A key step on her career path was getting an internship at the Northern California World Trade Center, where she researched and contacted current or potential exporters. From there, she landed a position at CalChamber, where she has now worked for six years.

“I was trying to get a job after college and I wanted to do something in economic development that could help better the state and our lives here,” she said. “I didn’t realize the scope or gravity of it and how involved and passionate I would become about this.”

She is the liaison between dignitaries and the private sector and she interacts with members of the consular corps – those who work with consulates from different countries.

“California is home to the third biggest consular corps after Washington, D.C. and New York,” Ellis said, explaining that when representatives from different countries reach out to state officials they also want to meet with CalChamber.

Recently, she helped plan a delegation of more than 100 California business executives and senior California government officials to Japan for World Smart Energy Week. The program was led by Lt. Gov. Eleni Kounalakis and Dee Dee Meyers, director of the Governor’s Office of Business and Economic Development (GO-Biz).
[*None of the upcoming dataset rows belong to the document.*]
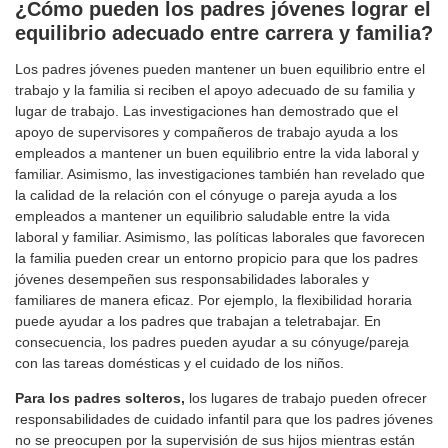
¿Cómo pueden los padres jóvenes lograr el
equilibrio adecuado entre carrera y familia?
Los padres jóvenes pueden mantener un buen equilibrio entre el
trabajo y la familia si reciben el apoyo adecuado de su familia y
lugar de trabajo. Las investigaciones han demostrado que el
apoyo de supervisores y compañeros de trabajo ayuda a los
empleados a mantener un buen equilibrio entre la vida laboral y
familiar. Asimismo, las investigaciones también han revelado que
la calidad de la relación con el cónyuge o pareja ayuda a los
empleados a mantener un equilibrio saludable entre la vida
laboral y familiar. Asimismo, las políticas laborales que favorecen
la familia pueden crear un entorno propicio para que los padres
jóvenes desempeñen sus responsabilidades laborales y
familiares de manera eficaz. Por ejemplo, la flexibilidad horaria
puede ayudar a los padres que trabajan a teletrabajar. En
consecuencia, los padres pueden ayudar a su cónyuge/pareja
con las tareas domésticas y el cuidado de los niños.
Para los padres solteros,
los lugares de trabajo pueden ofrecer
responsabilidades de cuidado infantil para que los padres jóvenes
no se preocupen por la supervisión de sus hijos mientras están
She is the liaison between dignitaries and the private sector and she interacts with members of the consular corps – those who work with consulates from different countries.
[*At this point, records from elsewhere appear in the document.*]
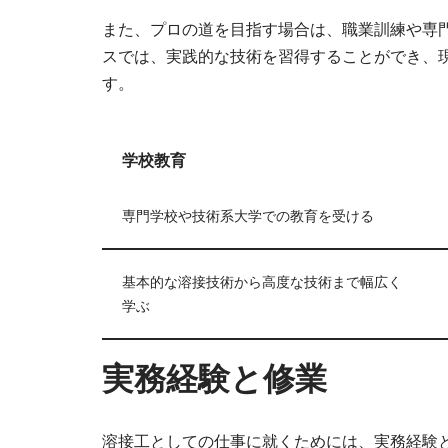
また、プロの道を目指す場合は、職業訓練や専
スでは、実践的な技術を習得することができ、
す。
学校教育
専門学校や技術系大学での教育を受ける
基本的な溶接技術から高度な技術まで幅広く
学ぶ
実務経験と修業
溶接工としての仕事に就くためには、実務経験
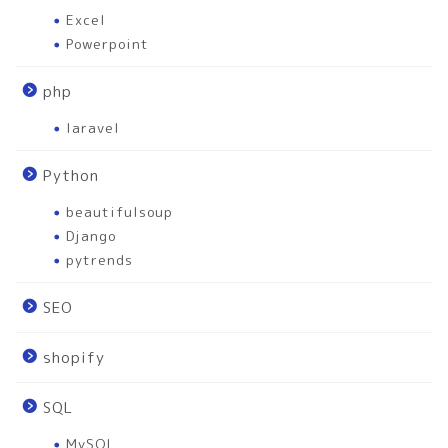
Excel
Powerpoint
php
laravel
Python
beautifulsoup
Django
pytrends
SEO
shopify
SQL
MySQL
Ellis spent six months helping plan the trip and arrived early as part of an advance team. Among the accomplishments, according to Kounalakis’ office, were signing a new letter of intent by the governments of California and Japan “to work together to clean up a critical link in the global supply chain by collaborating on strategies to cut planet-warming pollution at seaports and establish green shipping corridors.” The trip also resulted in the signing of a memorandums of understanding between the Port of Los Angeles, the Port of Tokyo and the Port of Yokohama on sustainability and environmental issues.

“We got a lot of work done,” Ellis said, adding that it was her first trip to Asia.
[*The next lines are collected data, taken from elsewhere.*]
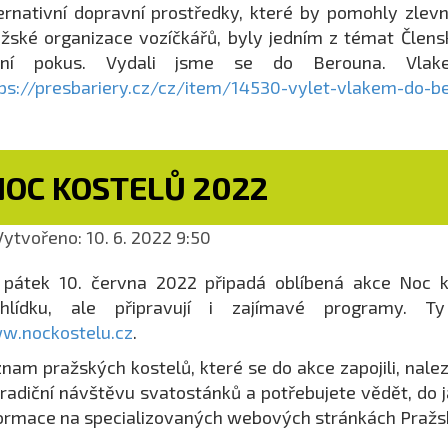
ernativní dopravní prostředky, které by pomohly zle
žské organizace vozíčkářů, byly jedním z témat Člensk
vní pokus. Vydali jsme se do Berouna. Vlak
ps://presbariery.cz/cz/item/14530-vylet-vlakem-do-b
NOC KOSTELŮ 2022
ytvořeno: 10. 6. 2022 9:50
pátek 10. června 2022 připadá oblíbená akce Noc k
ohlídku, ale připravují i zajímavé programy. 
w.nockostelu.cz
.
nam pražských kostelů, které se do akce zapojili, nale
radiční návštěvu svatostánků a potřebujete vědět, do 
ormace na specializovaných webových stránkách Pražs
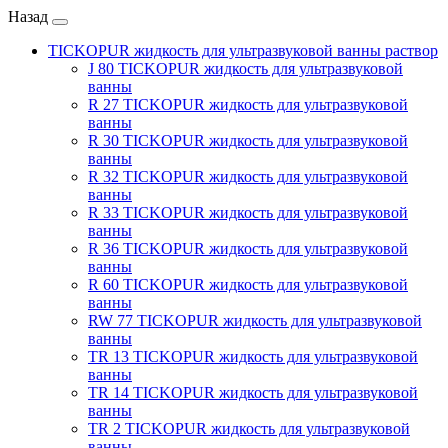
Назад
TICKOPUR жидкость для ультразвуковой ванны раствор
J 80 TICKOPUR жидкость для ультразвуковой
ванны
R 27 TICKOPUR жидкость для ультразвуковой
ванны
R 30 TICKOPUR жидкость для ультразвуковой
ванны
R 32 TICKOPUR жидкость для ультразвуковой
ванны
R 33 TICKOPUR жидкость для ультразвуковой
ванны
R 36 TICKOPUR жидкость для ультразвуковой
ванны
R 60 TICKOPUR жидкость для ультразвуковой
ванны
RW 77 TICKOPUR жидкость для ультразвуковой
ванны
TR 13 TICKOPUR жидкость для ультразвуковой
ванны
TR 14 TICKOPUR жидкость для ультразвуковой
ванны
TR 2 TICKOPUR жидкость для ультразвуковой
ванны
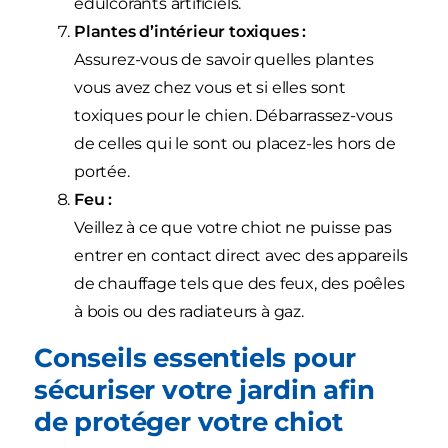
édulcorants artificiels.
Plantes d’intérieur toxiques :
Assurez-vous de savoir quelles plantes
vous avez chez vous et si elles sont
toxiques pour le chien. Débarrassez-vous
de celles qui le sont ou placez-les hors de
portée.
Feu :
Veillez à ce que votre chiot ne puisse pas
entrer en contact direct avec des appareils
de chauffage tels que des feux, des poêles
à bois ou des radiateurs à gaz.
Conseils essentiels pour
sécuriser votre jardin afin
de protéger votre chiot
Ellis is grateful to work under Stirling, who she says is “one of the greatest mentors I could have asked for.” She also appreciated being able to work under the late Allan Zaremberg, former CalChamber president and chief executive officer.

“I couldn’t have asked to learn from better people,” she said.

Ellis loves that her job at CalChamber allows her to stay in her hometown of Sacramento close to her family and friends. In her free time, she likes visiting the restaurants downtown and kayaking and paddleboarding in the river. During summers from college, she used to work at a rafting company.

She also enjoys listening to podcasts, especially those about biohacking, which involve small changes people can make to optimize their health and quality of life. For example, one tip is to get out in the early morning sunshine because of its benefit to improve mood and energy.

As to what’s next for her career, Ellis is not sure but she knows it will likely have something to do with international relations. For now, she is content.

“The chamber is a home away from home for me,” she said. “I like its mission to make California a better place to do business.”